Try it: Only the lines from the start of the data through the line containing "Are you ready" should be written out, exactly as they are, with both ends included and the pictures left out.

Extracted information:
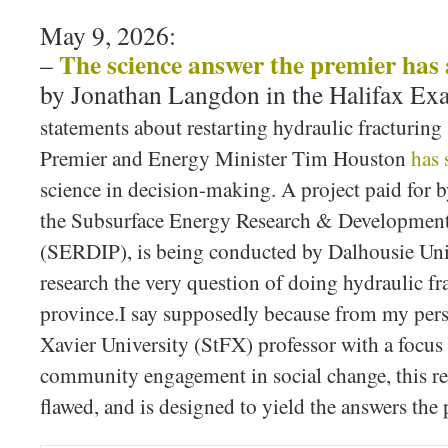
May 9, 2026:
The science answer the premier has 
–
by Jonathan Langdon in the Halifax Ex
statements about restarting hydraulic fracturing
Premier and Energy Minister Tim Houston
has 
science in decision-making. A project paid for 
the Subsurface Energy Research & Developmen
(SERDIP), is being conducted by Dalhousie Uni
research the very question of doing hydraulic fra
province.I say supposedly because from my persp
Xavier University (StFX) professor with a focus 
community engagement in social change, this re
flawed, and is designed to yield the answers th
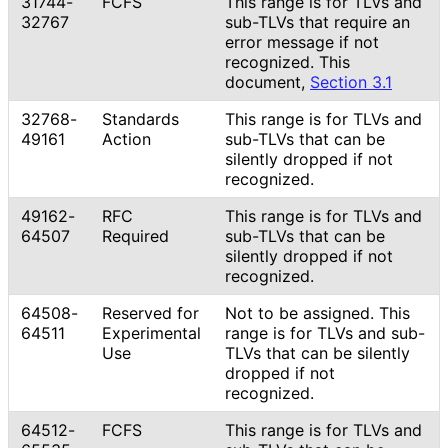
31744-
FCFS
This range is for TLVs and
32767
sub-TLVs that require an
error message if not
recognized. This
document,
Section 3.1
32768-
Standards
This range is for TLVs and
49161
Action
sub-TLVs that can be
silently dropped if not
recognized.
49162-
RFC
This range is for TLVs and
64507
Required
sub-TLVs that can be
silently dropped if not
recognized.
64508-
Reserved for
Not to be assigned. This
64511
Experimental
range is for TLVs and sub-
Use
TLVs that can be silently
dropped if not
recognized.
64512-
FCFS
This range is for TLVs and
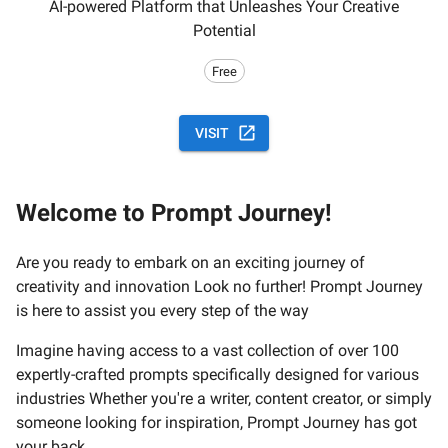
AI-powered Platform that Unleashes Your Creative
Potential
Free
VISIT
Welcome to Prompt Journey!
Are you ready to embark on an exciting journey of
creativity and innovation Look no further! Prompt Journey
is here to assist you every step of the way
Imagine having access to a vast collection of over 100
expertly-crafted prompts specifically designed for various
industries Whether you're a writer, content creator, or simply
someone looking for inspiration, Prompt Journey has got
your back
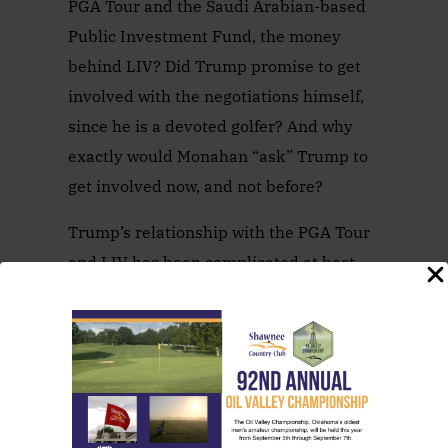
PGA Tour and the Saudi Arabian-based
Public Investment Fund, the money
behind LIV? Did Trump promise to get
involved with the negotiations himself,
since he is a devoted golfer? And why
exactly would Monahan “ask” Trump to
get involved now, and not before?
Trump’s relationship with the PGA Tour
and LIV has been complicated at best.
Trump Doral Resort in Miami once
hosted a PGA Tour event, but that
tournament ended under then-
commissioner Tim Finchem when
Cadillac ended its sponsorship. That
week was given to a new event in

Your response:
May 9, 2026:
The science answer the premier has 
–
by Jonathan Langdon in the Halifax Ex
statements about restarting hydraulic fracturing
Premier and Energy Minister Tim Houston
has 
science in decision-making. A project paid for 
the Subsurface Energy Research & Developmen
(SERDIP), is being conducted by Dalhousie Uni
research the very question of doing hydraulic fra
province.I say supposedly because from my persp
Xavier University (StFX) professor with a focus 
community engagement in social change, this re
flawed, and is designed to yield the answers th
31744-
FCFS
This range is for TLVs and
32767
sub-TLVs that require an
error message if not
recognized. This
document,
Section 3.1
32768-
Standards
This range is for TLVs and
49161
Action
sub-TLVs that can be
silently dropped if not
recognized.
49162-
RFC
This range is for TLVs and
64507
Required
sub-TLVs that can be
silently dropped if not
recognized.
64508-
Reserved for
Not to be assigned. This
64511
Experimental
range is for TLVs and sub-
Use
TLVs that can be silently
dropped if not
recognized.
64512-
FCFS
This range is for TLVs and
AI-powered Platform that Unleashes Your Creative
Potential
Free
VISIT
Welcome to Prompt Journey!
Are you ready to embark on an exciting journey of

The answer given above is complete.